Ah, e o Bubbles, quase me esquecia do Bubbles.

Oh, e os Anjos. Meudeus, os Anjos.

E as apresentadoras de televisão sub30, oh, as apresentadoras de televisão sub30, sempre tão simpáticas. Mas tão sem sumo. Só mamas.

[tenho esta mania de desconfiar de pessoas sempre simpáticas, sempre simpáticas, sempre simpáticas, a toda a hora, sempre muito politicamente correctas; excelentes actores, julgam a vida uma novela]

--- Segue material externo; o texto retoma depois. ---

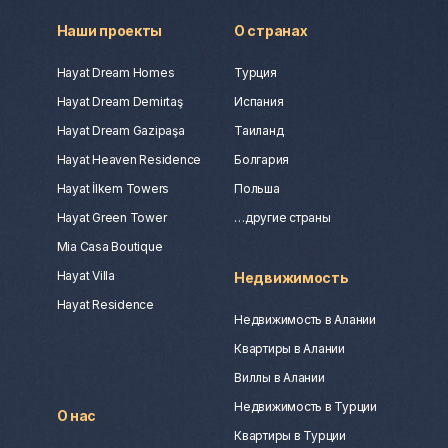
Наши проекты
О странах
Hayat Dream Homes
Турция
Hayat Dream Demirtaş
Испания
Hayat Dream Gazipaşa
Таиланд
Hayat Heaven Residence
Болгария
Hayat İlkem Towers
Польша
Hayat Green Tower
…другие страны
Mia Casa Boutique
Hayat Villa
Недвижимость
Hayat Residence
Недвижимость в Алании
Квартиры в Алании
Виллы в Алании
Недвижимость в Турции
О нас
Квартиры в Турции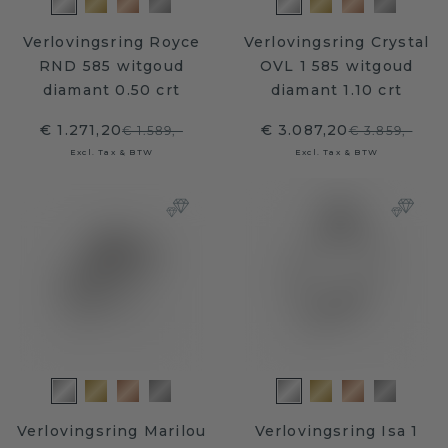
Verlovingsring Royce
Verlovingsring Crystal
RND 585 witgoud
OVL 1 585 witgoud
diamant 0.50 crt
diamant 1.10 crt
€ 1.271,20
€ 3.087,20
€ 1.589,-
€ 3.859,-
Excl. Tax & BTW
Excl. Tax & BTW
Verlovingsring Marilou
Verlovingsring Isa 1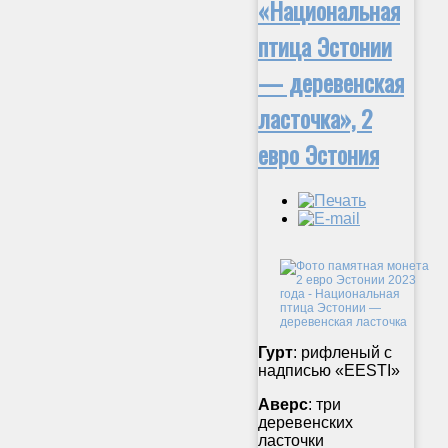
«Национальная
птица Эстонии
— деревенская
ласточка», 2
евро Эстония
Гурт
: рифленый с
надписью «EESTI»
Аверс
: три
деревенских
ласточки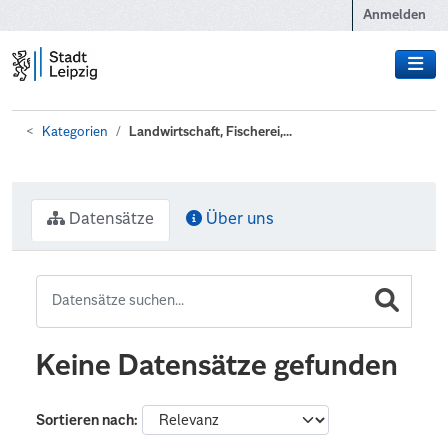
Zum Hauptinhalt wechseln
Anmelden
Kategorien
Landwirtschaft, Fischerei,...
Datensätze
Über uns
Keine Datensätze gefunden
Sortieren nach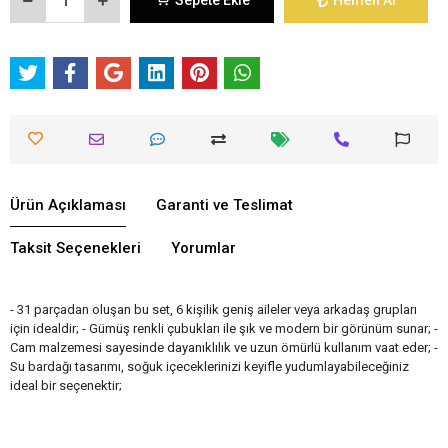
Sepete Ekle
Hemen Al
Ürün Açıklaması
Garanti ve Teslimat
Taksit Seçenekleri
Yorumlar
- 31 parçadan oluşan bu set, 6 kişilik geniş aileler veya arkadaş grupları
için idealdir; - Gümüş renkli çubukları ile şık ve modern bir görünüm sunar; -
Cam malzemesi sayesinde dayanıklılık ve uzun ömürlü kullanım vaat eder; -
Su bardağı tasarımı, soğuk içeceklerinizi keyifle yudumlayabileceğiniz
ideal bir seçenektir;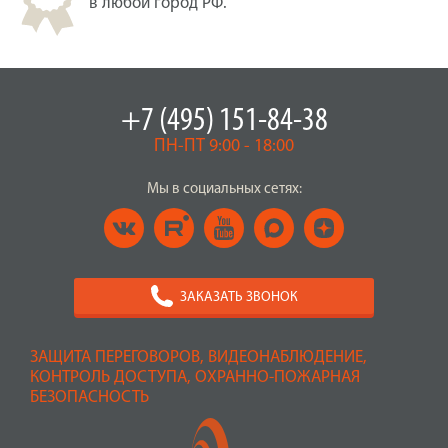
в любой город РФ.
+7 (495) 151-84-38
ПН-ПТ 9:00 - 18:00
Мы в социальных сетях:
ЗАКАЗАТЬ ЗВОНОК
ЗАЩИТА ПЕРЕГОВОРОВ, ВИДЕОНАБЛЮДЕНИЕ,
КОНТРОЛЬ ДОСТУПА, ОХРАННО-ПОЖАРНАЯ
БЕЗОПАСНОСТЬ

[A crónica do Sérgio .... (desculpa, não me lembro do teu apelido) - Mau feito - também está muito, muito boa. E não é que esteja boa por falar da Rita Pereira]

sexta-feira, 3 de dezembro de 2010

Também. Também.

As pessoas más também conseguem ser boas. As pessoas boas também conseguem ser más.

Pessoas.

Doucement

quinta-feira, 2 de dezembro de 2010

FIFinhA

Eu aposto na Rússia.

(não sei se a aposta já vai fora de tempo; juro que não fui ver se a decisão já foi comunicada ou não)

quarta-feira, 1 de dezembro de 2010

1 de Dezembro

Maya acordou feliz e bem-disposta. Não sabe porquê.
A Maya, dia 1 de Dezembro, parece-lhe ser um bom dia para dar uma volta. De 180º.